List partitioning by category in PostgreSQL - Time & Space Complexity
When we split a big table into smaller parts based on categories, it helps us find data faster.
We want to know how the time to find data changes as the table grows when using list partitioning.
Analyze the time complexity of the following PostgreSQL list partitioning setup.
CREATE TABLE orders (
order_id SERIAL PRIMARY KEY,
category TEXT NOT NULL,
amount NUMERIC
) PARTITION BY LIST (category);
CREATE TABLE orders_electronics PARTITION OF orders FOR VALUES IN ('electronics');
CREATE TABLE orders_clothing PARTITION OF orders FOR VALUES IN ('clothing');
CREATE TABLE orders_books PARTITION OF orders FOR VALUES IN ('books');
SELECT * FROM orders WHERE category = 'electronics';
This code creates a main table partitioned by category and queries one category's data.
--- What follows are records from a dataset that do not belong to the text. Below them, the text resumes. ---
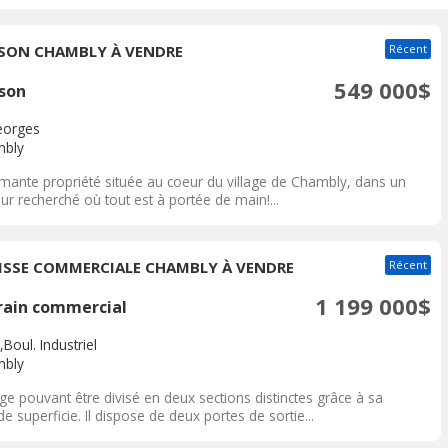
SON CHAMBLY À VENDRE
Récent
549 000$
son
eorges
bly
mante propriété située au coeur du village de Chambly, dans un
ur recherché où tout est à portée de main!...
ISSE COMMERCIALE CHAMBLY À VENDRE
Récent
1 199 000$
rain commercial
Boul. Industriel
bly
e pouvant être divisé en deux sections distinctes grâce à sa
e superficie. Il dispose de deux portes de sortie...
Look at what repeats when querying data.
- Primary operation: Searching inside the partition matching the category.
- How many times: The search happens once inside the chosen partition, not the whole table.
As the total data grows, only the relevant partition is searched.
| Input Size (n) | Approx. Operations |
|---|---|
| 10 | About 10 operations inside one partition |
| 100 | About 100 operations inside one partition |
| 1000 | About 1000 operations inside one partition |
Pattern observation: The search cost grows with the size of the partition, not the whole table.
Time Complexity: O(m)
This means the time to find data depends on the size of the category's partition (m), not the total data size.
[X] Wrong: "Querying a partitioned table always takes the same time as scanning the whole table."
[OK] Correct: Because the query only looks inside the matching partition, it avoids scanning unrelated data, making it faster.
Understanding how partitioning affects query time shows you can design databases that handle large data efficiently, a useful skill in many projects.
"What if we changed list partitioning to range partitioning by date? How would the time complexity change when querying a specific date range?"